Paper Notes: Ethical Privacy Guidelines for Mobile Connectivity Measurements [Report Nov’13]

Ethical Privacy Guidelines for Mobile Connectivity Measurements is the first item on the C3S reading list, below is my brief notes on this November 2013 report by the Oxford Internet Institute.

The stated purpose of this report is to inform networking researchers about the best practices for preserving data subject privacy when performing active measurement of mobile networks.

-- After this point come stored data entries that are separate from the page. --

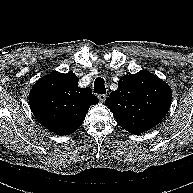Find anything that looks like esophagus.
<instances>
[{
	"label": "esophagus",
	"mask_w": 193,
	"mask_h": 193,
	"mask_svg": "<svg viewBox=\"0 0 193 193\" xmlns=\"http://www.w3.org/2000/svg\"><path fill=\"white\" fill-rule=\"evenodd\" d=\"M106 98H107V95H105V94H99L98 95V99L102 103L105 102Z\"/></svg>",
	"instance_id": "obj_1"
}]
</instances>
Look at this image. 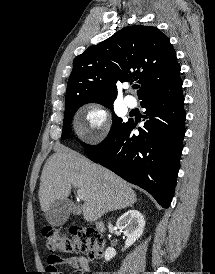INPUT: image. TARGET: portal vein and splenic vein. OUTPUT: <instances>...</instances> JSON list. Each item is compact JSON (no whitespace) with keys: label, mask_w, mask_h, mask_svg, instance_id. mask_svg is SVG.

Researcher must make a comprise between the privacy of data subjects and dissemination of research artefacts for reproducibility. To aid in reasoning about this comprise, the report presents a risk assessments format covering: the contributions of the research, risk of de-identification, impact of re-identification, unforeseen risk (such as data theft), methods to dissemination artefacts, informed consent and transparency. The report goes onto discuss a few legal implications, in particular, the ongoing debate on whether IP addresses and communication metadata are personally identifiable information.

The authors focus on a guiding principle: collect the minimal data possible to conducted the stated research. Data should n0t be used for a secondary purpose unless explained at the consent stage. This includes open dissemination of the data collected. The report suggests some methods of fuzzing the data including: perturbation, truncation, permutation, quantisation, pseudonymization, k-anonymity and differential privacy.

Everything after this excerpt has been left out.